Norma and Athole managed to get extra work, but her interview with Florenz Ziegfeld, the Follies impresario, was limited to a glance, a grunt, and a hasty exit. The film director D.W. Griffith was less rude but no more encouraging. After Norma had worked for a week as a background extra in his film Way Down East, he told her that she was unphotogenic.

Norma was living with her mother and sister in a shabby apartment at Fifty-seventh Street and Eight Avenue. She had to persist. She consulted the well-known Dr. William Horatio Bates and began exercising her eye muscles. She got roles in three minor films but spent most of 1920 destitute. In January 1921 the Shearer women returned to Montreal, apparently in defeat. Yet their venture had not been in vain.


The Shearer women came back to Montreal only to learn that Aunt Bee had put Grandmother Emily into a home for the aged. While Douglas Shearer supported the three Shearer women, Norma sought work with local photographer James Rice. He and his brother Charlie paid her five dollars for fashion poses and gave her letters of introduction to New York photographers.

Then Norma received a telegram from the agent Edward Small: the star of the Universal Pictures serial Pink Tights had become difficult. Someone had thought of Norma as a replacement, so Edith took Norma back to New York. Then, during the interview, a Universal executive made improper advances to Norma. She complained to Small, but it was a moot point, since the star of Pink Tights had mended her ways. Undaunted, Norma used the Rice photographs to apply for modeling work.

Among the New York illustrators for whom Norma posed in 1921 were Howard Chandler Christy, Ralph Armstrong, and James Montgomery Flagg. She also posed for photographers Arnold Genthe and Alfred Cheney Johnston. When the Kelly Springfield Tire and Rubber Company needed a new model for an ongoing campaign, Norma was both painted and photographed as “Miss Lotta Miles.”


Edward Small continued to represent Norma Shearer, and in mid-1921 she began to get work. Her memoir notes tell that she worked at the Norma Talmadge Studios on a Herbert Brenon film called The Sign on the Door but was cut from the final version. She continued to model but acting jobs came more frequently; she worked on at least ten films in 1922.

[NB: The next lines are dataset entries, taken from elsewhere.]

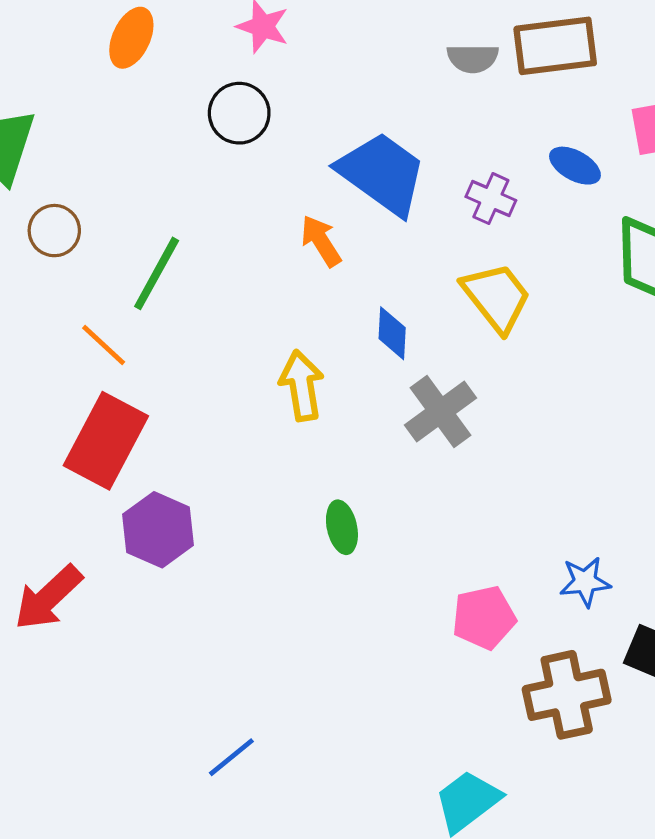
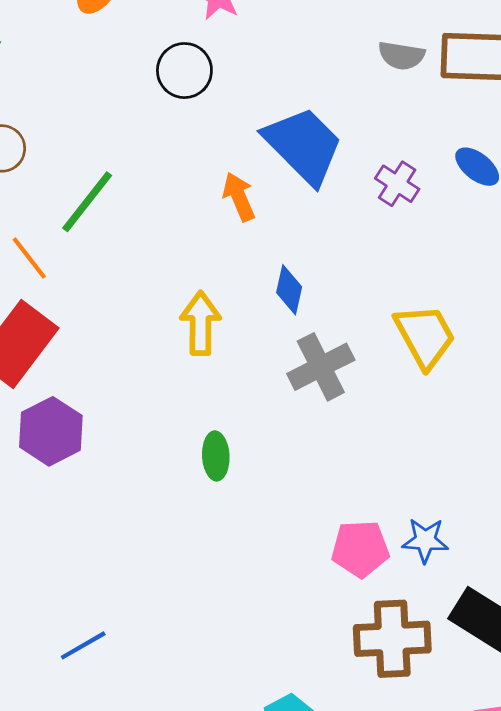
yellow trapezoid: (497, 297) -> (425, 336), moved
pink pentagon: (484, 618) -> (360, 549), moved

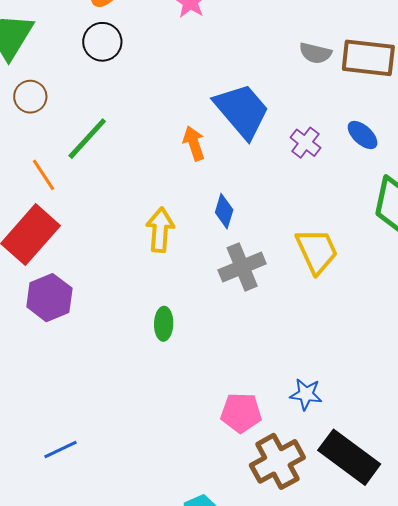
black circle: (184, 71) -> (102, 42), moved
pink pentagon: (360, 549) -> (241, 413), moved
brown cross: (392, 639) -> (277, 461), turned -30

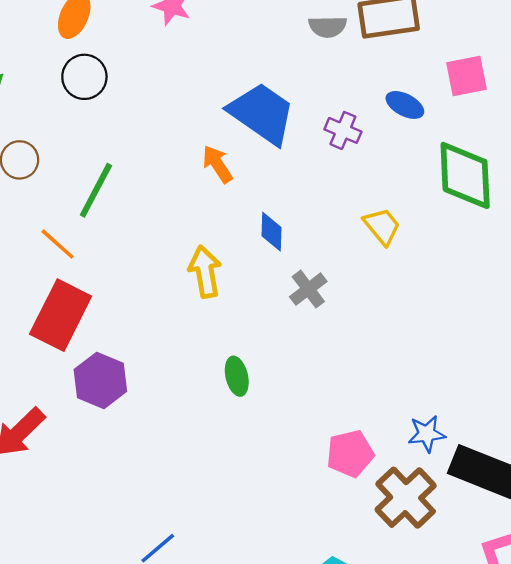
yellow trapezoid: (317, 251) -> (382, 226), moved, size x0.7
gray cross: (242, 267) -> (308, 289), size x0.7
blue star: (306, 394) -> (427, 434), moved

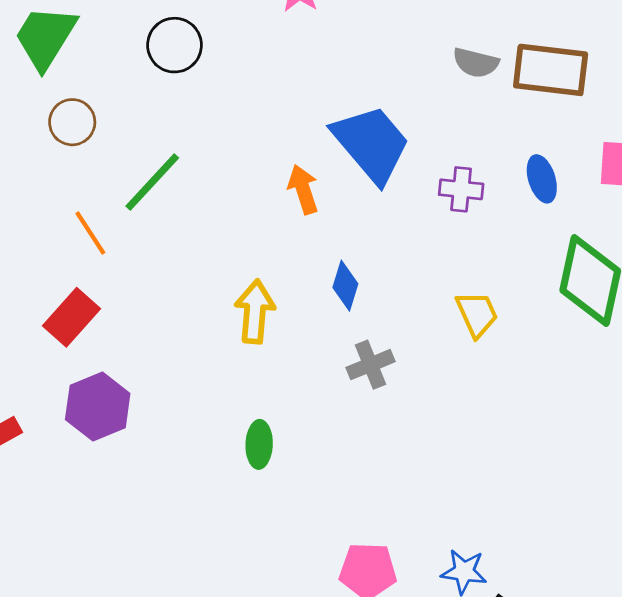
blue ellipse: (405, 105) -> (542, 179), turned 30
purple cross: (343, 130) -> (461, 189), turned -32
red rectangle: (61, 315) -> (72, 317), size x0.7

Although few of Norma’s roles were in major films, they were seen by industry executives. One of these was Samuel Marx, a writer at the Robertson-Cole studio. In 1918 he had worked at Universal’s New York office with Irving Thalberg, who had since become general manager of Universal’s Los Angeles plant. Marx wrote to Thalberg, telling him to look at Norma’s films.

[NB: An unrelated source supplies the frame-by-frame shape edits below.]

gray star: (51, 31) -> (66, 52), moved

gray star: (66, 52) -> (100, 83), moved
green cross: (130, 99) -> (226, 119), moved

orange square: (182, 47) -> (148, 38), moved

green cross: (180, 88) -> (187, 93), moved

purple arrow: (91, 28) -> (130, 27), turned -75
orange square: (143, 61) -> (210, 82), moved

In early 1923, Norma was wanted in Los Angeles. Small had contract offers from Universal, Hal Roach Productions, and Louis B. Mayer Productions. Small said Mayer was the best bet because Norma’s roles would be dramatic, not comedies or serials, and Mayer was offering a five-year contract (with six-month options) that started at $150 a week, with train fare for both Norma and Edith. No one knew that all three offers had been prompted by one executive. [In the 21st century, $150 is the equivalent of $3,000.]